Whales Pass Through Kodiak Waters

A baleen whale breaches. Michael Dawes/flickr
A baleen whale breaches. Michael Dawes/flickr

Kayla Desroches/KMXT

Now is a prime time to find a spot by the ocean and hunker down with a pair of binoculars, because there’s a good chance you could spot a grey whale. Cindy Bower is leading a whale-watching trip Saturday as part of the Audubon Society and says it’s no coincidence that the whales are passing through. It happens every year in an annual migration.

“They’re breeding, having their calves down in Mexico, and then they come up along the coast, California, Oregon, Washington, and all the way up into the Gulf past Kodiak on the way to the Bering Sea to feed and, when they’re all full, they’ll come back in the Fall, and they’ll travel by us again, and they’ll head back to the calving grounds down in Mexico.”

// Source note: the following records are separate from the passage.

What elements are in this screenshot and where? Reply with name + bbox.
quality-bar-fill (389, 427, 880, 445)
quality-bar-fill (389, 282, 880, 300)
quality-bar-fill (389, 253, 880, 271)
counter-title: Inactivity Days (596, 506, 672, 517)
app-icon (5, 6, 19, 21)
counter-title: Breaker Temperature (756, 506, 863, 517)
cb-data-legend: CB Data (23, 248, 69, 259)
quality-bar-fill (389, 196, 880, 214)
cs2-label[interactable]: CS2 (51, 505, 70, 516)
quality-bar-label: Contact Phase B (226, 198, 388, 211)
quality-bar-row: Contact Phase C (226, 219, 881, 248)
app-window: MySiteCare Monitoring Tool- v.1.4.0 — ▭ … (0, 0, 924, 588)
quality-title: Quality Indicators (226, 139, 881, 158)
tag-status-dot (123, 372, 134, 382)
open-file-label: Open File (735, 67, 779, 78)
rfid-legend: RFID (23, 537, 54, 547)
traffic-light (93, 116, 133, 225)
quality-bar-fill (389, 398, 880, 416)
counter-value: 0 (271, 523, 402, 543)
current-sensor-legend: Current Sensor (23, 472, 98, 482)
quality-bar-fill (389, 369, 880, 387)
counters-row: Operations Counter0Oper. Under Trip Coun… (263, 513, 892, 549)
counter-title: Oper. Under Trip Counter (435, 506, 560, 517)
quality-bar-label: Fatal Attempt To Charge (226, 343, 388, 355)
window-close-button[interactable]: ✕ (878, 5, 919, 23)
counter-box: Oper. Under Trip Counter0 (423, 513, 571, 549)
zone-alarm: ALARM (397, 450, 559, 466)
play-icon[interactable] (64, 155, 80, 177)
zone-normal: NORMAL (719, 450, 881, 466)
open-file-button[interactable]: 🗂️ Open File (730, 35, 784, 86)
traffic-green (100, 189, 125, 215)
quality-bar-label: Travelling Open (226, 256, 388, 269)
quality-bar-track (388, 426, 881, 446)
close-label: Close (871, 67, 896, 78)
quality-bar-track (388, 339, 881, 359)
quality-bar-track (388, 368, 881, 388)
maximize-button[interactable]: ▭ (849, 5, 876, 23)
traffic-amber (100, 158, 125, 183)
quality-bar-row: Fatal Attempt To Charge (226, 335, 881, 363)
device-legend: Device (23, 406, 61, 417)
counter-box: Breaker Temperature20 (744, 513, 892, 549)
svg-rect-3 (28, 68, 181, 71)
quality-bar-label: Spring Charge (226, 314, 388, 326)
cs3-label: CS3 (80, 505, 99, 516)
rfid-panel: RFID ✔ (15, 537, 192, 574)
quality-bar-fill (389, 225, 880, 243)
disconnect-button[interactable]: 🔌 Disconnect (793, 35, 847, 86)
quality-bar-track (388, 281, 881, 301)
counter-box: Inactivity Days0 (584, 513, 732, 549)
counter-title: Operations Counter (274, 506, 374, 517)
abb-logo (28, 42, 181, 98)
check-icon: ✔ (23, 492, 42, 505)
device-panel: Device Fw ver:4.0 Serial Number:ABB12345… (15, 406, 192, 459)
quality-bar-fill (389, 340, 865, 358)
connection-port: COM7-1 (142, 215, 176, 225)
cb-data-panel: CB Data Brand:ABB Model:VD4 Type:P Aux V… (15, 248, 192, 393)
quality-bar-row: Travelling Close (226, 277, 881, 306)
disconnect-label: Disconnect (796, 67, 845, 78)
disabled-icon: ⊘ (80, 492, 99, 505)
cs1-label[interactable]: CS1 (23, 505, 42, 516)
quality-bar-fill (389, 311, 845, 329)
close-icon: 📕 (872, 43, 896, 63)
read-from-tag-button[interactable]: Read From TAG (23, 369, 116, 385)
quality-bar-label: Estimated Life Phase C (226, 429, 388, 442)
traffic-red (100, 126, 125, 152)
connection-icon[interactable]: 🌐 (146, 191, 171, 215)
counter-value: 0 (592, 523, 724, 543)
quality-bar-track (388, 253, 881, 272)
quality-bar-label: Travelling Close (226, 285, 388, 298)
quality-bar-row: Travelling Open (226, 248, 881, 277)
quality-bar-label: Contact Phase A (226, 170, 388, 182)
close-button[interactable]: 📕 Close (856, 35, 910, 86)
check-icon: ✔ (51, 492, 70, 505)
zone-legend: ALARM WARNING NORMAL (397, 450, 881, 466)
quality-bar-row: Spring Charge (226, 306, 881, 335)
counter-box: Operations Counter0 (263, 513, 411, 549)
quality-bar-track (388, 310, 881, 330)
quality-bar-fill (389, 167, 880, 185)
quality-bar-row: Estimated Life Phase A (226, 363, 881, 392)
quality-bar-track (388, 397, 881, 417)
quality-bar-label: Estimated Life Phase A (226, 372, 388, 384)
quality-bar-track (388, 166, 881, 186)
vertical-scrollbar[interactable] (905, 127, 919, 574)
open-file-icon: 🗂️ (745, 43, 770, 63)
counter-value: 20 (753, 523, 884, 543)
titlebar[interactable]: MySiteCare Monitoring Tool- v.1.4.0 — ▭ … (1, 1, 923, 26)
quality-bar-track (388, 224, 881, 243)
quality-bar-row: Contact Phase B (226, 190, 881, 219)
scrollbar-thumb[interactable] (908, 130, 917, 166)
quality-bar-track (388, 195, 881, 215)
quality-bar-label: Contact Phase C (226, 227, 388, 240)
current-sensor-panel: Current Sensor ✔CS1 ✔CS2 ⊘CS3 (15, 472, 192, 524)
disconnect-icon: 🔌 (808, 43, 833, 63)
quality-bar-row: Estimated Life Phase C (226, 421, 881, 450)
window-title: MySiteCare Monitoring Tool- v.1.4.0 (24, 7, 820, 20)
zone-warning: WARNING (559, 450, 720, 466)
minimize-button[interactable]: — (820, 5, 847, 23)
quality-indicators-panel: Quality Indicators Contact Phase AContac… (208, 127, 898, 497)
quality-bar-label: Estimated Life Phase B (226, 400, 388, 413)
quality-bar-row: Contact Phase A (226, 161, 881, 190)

She says they have to be close enough to the shore to feed.

“Cause they’re baleen whales, they need to dive down. So, they’re gonna be going up either coast. They’re gonna go up our coast, and we have about 20,000 whales that migrate between Mexico and Alaska, or they could be coming up on the other side – Japan, Russia, some of the whaling communities. And in the old days, apparently we had Atlantic grey whales too, but they were hunted to extinction back in the 1700s.”

There are ways to increase your chances of spotting whales.

“You need to be on a cliff, and you need to be down at Narrow Cape, Pasgashak Point, you need to be high on a cliff looking down at the ocean, and then you’ll see their spouts, and you’ll see their backs, and grey whales have two blow holes and it’s a v-shaped spout, so you see the spout and they spout a couple of times every thirty seconds three or four times, and then they dive, and they’re down there three or five minutes feeding.”

You can join Bower in a drive to Pasagshak Point for the organized whale watch on Saturday. As with all Audubon adventures, you’ll meet at the Ferry Building at 9:30 a.m. The building is currently under construction, but Bower says everyone can meet at the intersection, and you may carpool from there or drive your own car.

The second whale-watching event on the Audobon calendar will be at Narrow Cape on April 30, with the possibility of a hike to that point is weather permits.